Gholami Behnam, El-Khamy Mostafa, Song Kee-Bong
IEEE Trans Image Process. 2023;32:5751-5763. doi: 10.1109/TIP.2023.3321511. Epub 2023 Oct 24.
Despite remarkable success in a variety of computer vision applications, it is well-known that deep learning can fail catastrophically when presented with out-of-distribution data, where there are usually style differences between the training and test images. Toward addressing this challenge, we consider the domain generalization problem, wherein predictors are trained using data drawn from a family of related training (source) domains and then evaluated on a distinct and unseen test domain. Naively training a model on the aggregate set of data (pooled from all source domains) has been shown to perform suboptimally, since the information learned by that model might be domain-specific and generalizes imperfectly to test domains. Data augmentation has been shown to be an effective approach to overcome this problem. However, its application has been limited to enforcing invariance to simple transformations like rotation, brightness change, etc. Such perturbations do not necessarily cover plausible real-world variations that preserve the semantics of the input (such as a change in the image style). In this paper, taking the advantage of multiple source domains, we propose a novel approach to express and formalize robustness to these kind of real-world image perturbations. The three key ideas underlying our formulation are (1) leveraging disentangled representations of the images to define different factors of variations, (2) generating perturbed images by changing such factors composing the representations of the images, (3) enforcing the learner (classifier) to be invariant to such changes in the images. We use image-to-image translation models to demonstrate the efficacy of this approach. Based on this, we propose a domain-invariant regularization (DIR) loss function that enforces invariant prediction of targets (class labels) across domains which yields improved generalization performance. We demonstrate the effectiveness of our approach on several widely used datasets for the domain generalization problem, on all of which our results are competitive with the state-of-the-art.
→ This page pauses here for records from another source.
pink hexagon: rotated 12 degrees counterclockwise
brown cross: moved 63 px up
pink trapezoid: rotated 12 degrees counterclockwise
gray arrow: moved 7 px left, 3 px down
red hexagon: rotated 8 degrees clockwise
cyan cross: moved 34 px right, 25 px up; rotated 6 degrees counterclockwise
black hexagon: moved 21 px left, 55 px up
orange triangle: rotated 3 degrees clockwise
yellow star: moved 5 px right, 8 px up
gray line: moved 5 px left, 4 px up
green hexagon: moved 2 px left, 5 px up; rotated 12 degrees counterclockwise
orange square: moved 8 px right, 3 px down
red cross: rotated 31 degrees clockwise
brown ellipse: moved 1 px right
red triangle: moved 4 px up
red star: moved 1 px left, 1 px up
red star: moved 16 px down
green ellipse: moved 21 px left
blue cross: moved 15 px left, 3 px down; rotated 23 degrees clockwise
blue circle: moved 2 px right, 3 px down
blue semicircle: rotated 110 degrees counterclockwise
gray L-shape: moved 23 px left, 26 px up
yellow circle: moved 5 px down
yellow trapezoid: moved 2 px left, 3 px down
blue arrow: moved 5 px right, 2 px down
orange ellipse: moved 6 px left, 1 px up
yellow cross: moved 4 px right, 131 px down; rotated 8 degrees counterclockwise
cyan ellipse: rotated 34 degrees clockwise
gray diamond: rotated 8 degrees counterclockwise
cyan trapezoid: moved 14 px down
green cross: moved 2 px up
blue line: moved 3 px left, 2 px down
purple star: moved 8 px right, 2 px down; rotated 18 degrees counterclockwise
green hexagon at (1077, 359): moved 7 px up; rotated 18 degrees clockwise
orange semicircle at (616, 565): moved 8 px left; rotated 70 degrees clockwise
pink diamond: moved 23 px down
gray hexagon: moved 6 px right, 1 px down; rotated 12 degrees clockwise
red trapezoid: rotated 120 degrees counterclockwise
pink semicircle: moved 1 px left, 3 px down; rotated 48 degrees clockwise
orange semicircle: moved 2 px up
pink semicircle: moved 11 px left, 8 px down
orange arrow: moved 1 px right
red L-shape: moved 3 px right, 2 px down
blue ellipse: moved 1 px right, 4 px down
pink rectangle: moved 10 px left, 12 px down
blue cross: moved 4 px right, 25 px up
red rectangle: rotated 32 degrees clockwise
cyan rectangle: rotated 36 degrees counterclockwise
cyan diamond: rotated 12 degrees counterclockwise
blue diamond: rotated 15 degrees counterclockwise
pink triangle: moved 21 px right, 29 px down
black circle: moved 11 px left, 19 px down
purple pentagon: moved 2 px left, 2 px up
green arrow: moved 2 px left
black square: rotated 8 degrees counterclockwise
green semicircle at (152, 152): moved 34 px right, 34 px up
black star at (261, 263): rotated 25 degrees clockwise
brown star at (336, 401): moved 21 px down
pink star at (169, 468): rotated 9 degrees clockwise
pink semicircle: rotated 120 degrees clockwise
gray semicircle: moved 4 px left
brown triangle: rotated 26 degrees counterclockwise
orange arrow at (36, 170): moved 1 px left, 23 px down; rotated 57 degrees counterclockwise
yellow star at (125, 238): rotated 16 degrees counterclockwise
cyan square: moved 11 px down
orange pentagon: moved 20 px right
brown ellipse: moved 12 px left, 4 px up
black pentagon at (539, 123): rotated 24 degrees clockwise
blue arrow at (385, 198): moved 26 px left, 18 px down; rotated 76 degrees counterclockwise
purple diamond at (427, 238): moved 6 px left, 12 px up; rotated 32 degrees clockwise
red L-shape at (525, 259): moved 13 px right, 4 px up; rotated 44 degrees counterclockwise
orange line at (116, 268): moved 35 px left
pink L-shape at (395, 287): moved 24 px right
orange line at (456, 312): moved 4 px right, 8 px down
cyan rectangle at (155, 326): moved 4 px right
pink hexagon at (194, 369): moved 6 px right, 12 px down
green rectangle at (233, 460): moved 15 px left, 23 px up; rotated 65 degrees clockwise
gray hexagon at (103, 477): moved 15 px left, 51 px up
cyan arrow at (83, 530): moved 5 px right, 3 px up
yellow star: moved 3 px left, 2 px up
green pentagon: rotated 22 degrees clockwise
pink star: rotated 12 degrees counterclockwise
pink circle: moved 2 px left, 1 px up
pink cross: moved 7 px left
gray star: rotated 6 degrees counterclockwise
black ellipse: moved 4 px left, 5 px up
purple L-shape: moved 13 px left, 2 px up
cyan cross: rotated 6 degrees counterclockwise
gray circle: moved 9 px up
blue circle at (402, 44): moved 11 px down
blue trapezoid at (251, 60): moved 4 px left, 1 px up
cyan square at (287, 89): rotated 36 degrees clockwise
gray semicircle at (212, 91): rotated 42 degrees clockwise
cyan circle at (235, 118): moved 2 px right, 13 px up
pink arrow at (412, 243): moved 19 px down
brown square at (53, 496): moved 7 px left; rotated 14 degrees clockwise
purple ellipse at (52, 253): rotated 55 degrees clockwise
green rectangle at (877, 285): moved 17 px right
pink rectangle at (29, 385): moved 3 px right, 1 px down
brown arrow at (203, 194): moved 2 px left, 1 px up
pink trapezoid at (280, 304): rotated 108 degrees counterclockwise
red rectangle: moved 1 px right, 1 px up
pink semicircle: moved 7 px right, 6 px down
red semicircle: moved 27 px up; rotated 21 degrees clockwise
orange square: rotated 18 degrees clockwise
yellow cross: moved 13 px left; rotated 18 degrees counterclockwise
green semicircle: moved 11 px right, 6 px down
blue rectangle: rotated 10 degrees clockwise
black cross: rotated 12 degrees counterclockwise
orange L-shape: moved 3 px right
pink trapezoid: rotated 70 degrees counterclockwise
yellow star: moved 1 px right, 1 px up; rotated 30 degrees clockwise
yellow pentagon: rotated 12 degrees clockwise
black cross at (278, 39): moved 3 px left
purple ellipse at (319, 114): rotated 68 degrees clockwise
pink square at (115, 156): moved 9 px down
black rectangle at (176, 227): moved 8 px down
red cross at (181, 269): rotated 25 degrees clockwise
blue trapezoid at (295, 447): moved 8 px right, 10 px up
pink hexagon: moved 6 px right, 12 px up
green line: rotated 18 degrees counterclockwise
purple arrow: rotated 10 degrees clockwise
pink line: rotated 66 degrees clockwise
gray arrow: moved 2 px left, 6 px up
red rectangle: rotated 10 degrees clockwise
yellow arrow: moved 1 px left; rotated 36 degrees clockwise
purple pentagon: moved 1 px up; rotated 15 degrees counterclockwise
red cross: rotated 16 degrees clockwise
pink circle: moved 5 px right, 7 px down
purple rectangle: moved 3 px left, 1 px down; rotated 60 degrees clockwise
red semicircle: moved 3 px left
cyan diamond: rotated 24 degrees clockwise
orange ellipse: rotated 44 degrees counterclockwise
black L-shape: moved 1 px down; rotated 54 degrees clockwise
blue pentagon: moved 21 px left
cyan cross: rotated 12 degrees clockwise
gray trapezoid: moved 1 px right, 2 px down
尽管深度学习在各种计算机视觉应用中取得了显著成功,但众所周知,当面对分布外数据时,深度学习可能会遭遇灾难性失败,训练图像和测试图像之间通常存在风格差异。为应对这一挑战,我们考虑领域泛化问题,即使用从一系列相关训练(源)领域中抽取的数据对预测器进行训练,然后在一个不同的、未见过的测试领域上进行评估。事实证明,在聚合数据集(从所有源领域汇集而来)上简单地训练模型,其性能并不理想,因为该模型学到的信息可能是特定于领域的,无法很好地泛化到测试领域。数据增强已被证明是克服这一问题的有效方法。然而,其应用仅限于对旋转、亮度变化等简单变换强制实现不变性。此类扰动并不一定涵盖能保留输入语义的合理现实世界变化(例如图像风格的变化)。在本文中,我们利用多个源领域的优势,提出了一种新颖的方法来表达和形式化对这类现实世界图像扰动的鲁棒性。我们公式化的三个关键思想是:(1)利用图像的解缠表示来定义不同的变化因素;(2)通过改变构成图像表示的此类因素来生成扰动图像;(3)强制学习者(分类器)对图像中的此类变化保持不变。我们使用图像到图像的翻译模型来证明这种方法的有效性。基于此,我们提出了一种领域不变正则化(DIR)损失函数,该函数强制在不同领域对目标(类别标签)进行不变预测,从而提高泛化性能。我们在几个广泛使用的领域泛化问题数据集上证明了我们方法的有效性,在所有这些数据集上我们的结果都与当前最优方法具有竞争力。